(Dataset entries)
###

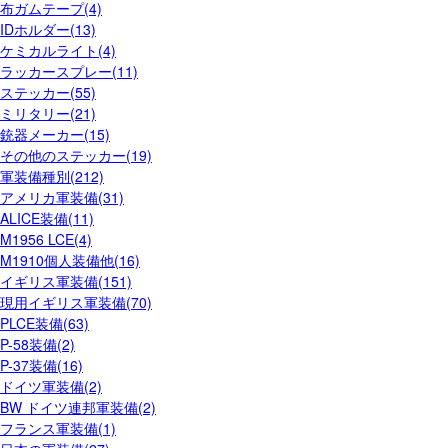
布ガムテープ(4)
IDホルダー(13)
ケミカルライト(4)
ラッカースプレー(11)
ステッカー(55)
ミリタリー(21)
銃器メーカー(15)
その他のステッカー(19)
軍装備種別(212)
アメリカ軍装備(31)
ALICE装備(11)
M1956 LCE(4)
M1910個人装備他(16)
イギリス軍装備(151)
現用イギリス軍装備(70)
PLCE装備(63)
P-58装備(2)
P-37装備(16)
ドイツ軍装備(2)
BW ドイツ連邦軍装備(2)
フランス軍装備(1)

###

WORK ORDER >> Reproduce the data above word for word and omit the images.

EXERCISE ANSWER >>
布ガムテープ(4)
IDホルダー(13)
ケミカルライト(4)
ラッカースプレー(11)
ステッカー(55)
ミリタリー(21)
銃器メーカー(15)
その他のステッカー(19)
軍装備種別(212)
アメリカ軍装備(31)
ALICE装備(11)
M1956 LCE(4)
M1910個人装備他(16)
イギリス軍装備(151)
現用イギリス軍装備(70)
PLCE装備(63)
P-58装備(2)
P-37装備(16)
ドイツ軍装備(2)
BW ドイツ連邦軍装備(2)
フランス軍装備(1)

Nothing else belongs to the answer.